枝がたくさん出ていると切るのが惜しいですが、将来メインとなる骨格を優先して残し、真上に立ち上がった枝(立ち枝)は除去するか、メインの枝よりも樹勢が強い場合にはそちらをメインに切り替えましょう。また、伸ばしたい枝の先端は今年伸びた分の1/5ほど切り詰めておきます。詳しくは成木の剪定の項で説明します。
成木の剪定
桃の木の剪定でまずやるべきことは、立ち枝の除去です。真っすぐ上に立ち上がっている立ち枝を根元からバッサバッサと切り落とします。
植物は高い位置に優先して養分を送る性質があるため、これを残していると、立ち枝ばかりが成長し、肝心の伸ばしたい枝が弱ります。立ち枝には、葉はよく茂りますが、花も実もあまり期待できないので問答無用で切り落としましょう。
5月の摘心 これを春にやっておけば……
成木になっても立ち枝が茂りすぎて全部落とすのに一苦労、という状況は、おいしい桃をとるために適切な状況とは言えません。肥料の効きすぎ、剪定のし過ぎ、という二つの原因が考えられます。5~6月に、これは立ち枝になりそうだぞ、と思える枝を軟らかいうちに摘んでおけば、立ち枝が茂りすぎることを抑えることができます。
立ち枝を落として幾分すっきりしたところで、細かな剪定に入ります。
基本的には日当たりが良くなるように、太陽の角度を考えながら、日陰になる恐れがある枝を抜いて、まんべんなく日照を得られるようにします。
伸ばしたい枝の先端を切り詰めるのですが、木の先端というものは、今は数ある枝の一本ではありますが、将来の骨格を担う部分です。
外芽を先端に残して切除することによって、木は横へ横へと広がっていきます。必ず内芽ではなく、外芽の上で切りましょう。
また、切り詰める長さによって、次の年に出る枝の強さが変わってきます。切り詰めれば切り詰めるほど翌年は枝が強く伸び、長く残すほど翌年の枝の伸張が短くなり、花や実がつきやすくなります。

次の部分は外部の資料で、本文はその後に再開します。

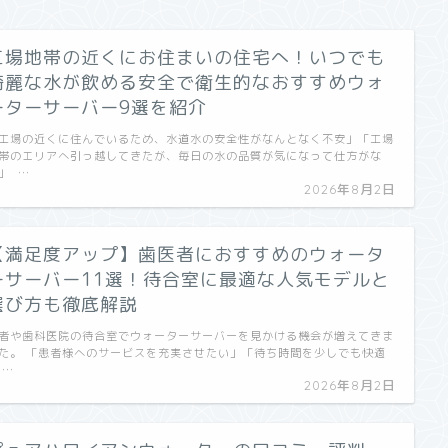
工場地帯の近くにお住まいの住宅へ！いつでも
綺麗な水が飲める安全で衛生的なおすすめウォ
ーターサーバー9選を紹介
工場の近くに住んでいるため、水道水の安全性がなんとなく不安」「工場
帯のエリアへ引っ越してきたが、毎日の水の品質が気になって仕方がな
」 …
2026年8月2日
【満足度アップ】歯医者におすすめのウォータ
ーサーバー11選！待合室に最適な人気モデルと
選び方も徹底解説
者や歯科医院の待合室でウォーターサーバーを見かける機会が増えてきま
た。 「患者様へのサービスを充実させたい」「待ち時間を少しでも快適
 …
2026年8月2日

樹勢にもよりますが、木の先端の枝は今年伸びた分の1/5程度は切ってしまい、強い枝の発生を促しましょう。
桃の肥料
肥料を与えるタイミングは、桃の場合は特に果実の食味に直接影響します。
元肥として10月下旬に有機肥料3キロ(8-8-8の場合)、7月に“お礼肥(おれいごえ、おれいひ)”としてお疲れ様の意を込めた追肥を2キロ散布します。
栽培カレンダーにあるように、6月に収穫を終えて疲れきった木は、目には見えずとも、7月の盛夏期に来年の花をせっせとこしらえています。7月のお礼肥は、来年の花芽づくりを促す意味があります。

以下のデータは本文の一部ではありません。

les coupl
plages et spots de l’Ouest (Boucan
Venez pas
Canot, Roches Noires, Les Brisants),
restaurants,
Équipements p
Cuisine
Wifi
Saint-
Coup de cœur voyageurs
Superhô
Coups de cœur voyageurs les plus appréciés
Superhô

ただし、川中島白桃などの晩生品種があったり、収穫が遅かったりする冷涼地域では、収穫が終わるまでお礼肥は遅らせましょう。食味の低下につながります。
桃の摘蕾・摘果
桃の摘果は、早ければ早いほど効果が高いです。桃農家は、花が咲く前につぼみを半分以上落としておく“摘蕾(てきらい)”をおこないます。結実率の高い桃だからこそなせる技ですね。
花を楽しみたい方は開花終わりでも良いので、できるだけ早いうちに数を減らしておき、最終的には一枝一果になるように調整します。
いきなり一つだけにしてしまうと、何かあった時に替えが利かないので、2~3回に分けて実施します。
桃の袋かけ
最終的な摘果が終わり、一つの枝から選りすぐりの一果を残したら、できるだけ早くに袋かけを実施します。
晴れの日を選んで、殺菌剤の散布をして袋かけに入ります。袋かけ直前の薬剤散布が最も高い効果を発揮します。病原菌も一緒に袋で閉じ込めることのないよう、このタイミングの殺菌剤は必ず散布しましょう。
桃の病害虫防除 コスパ最高?の手作り防除体系
桃は、病害虫さえなければ、肥料がなくてもよく育つし、放っておいても受粉して実がなるし、とても栽培が簡単な果樹です。
ただ、その病害虫防除が唯一かつ最大の難点だと言えるでしょう。家庭果樹において毎週のように薬剤散布することはとても現実的とは言えませんので、最低限やっておくべき防除体系を組んでみましょう。年に4回の農薬散布で立派な桃をとるための指針にしてみてください。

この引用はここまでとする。